10 years ago: In their distress November 5, 2013

November 5, 2003, here on slacktivist: In their distress

My grandmother taught women’s Bible studies in churches and homes all over North Jersey. She was a strict fundamentalist who frowned on divorce (she literally frowned on things of which she didn’t approve, and there were many). And Grandma was certainly no feminist — she taught only women because she believed it was wrong for a woman to teach men.

But in the course of meeting with so many women over the years, and because of the privacy and intimacy of the small groups of women, she met a fair number who were in abusive marriages.

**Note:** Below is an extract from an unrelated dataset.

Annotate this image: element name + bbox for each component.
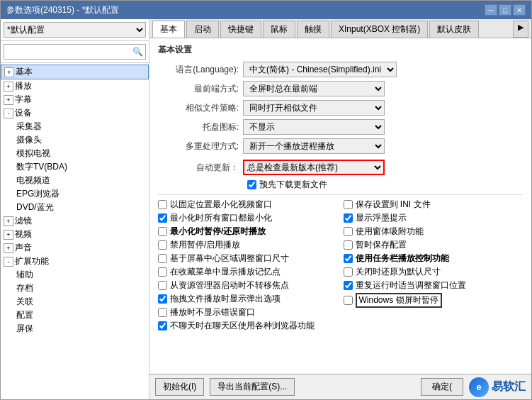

She didn’t lecture them on “forgiveness” or on the “sanctity of marriage.” She simply bundled these women into her Nash Rambler and drove them off to [an Anglican] retreat center. There the nuns could look out for them while she got her son the lawyer to file the restraining orders and divorce papers.

Grandma and those nuns were what I was thinking of when I said that churches could be “well-situated to make a difference.”

A church’s role needn’t be that direct. It doesn’t have to provide all the services that victims of domestic violence need, but it should at least be a doorway to those services. That can mean something as simple as hanging a flier for the local hotline on the church bulletin board (or better yet, in the women’s bathroom — that sanctuary within a sanctuary).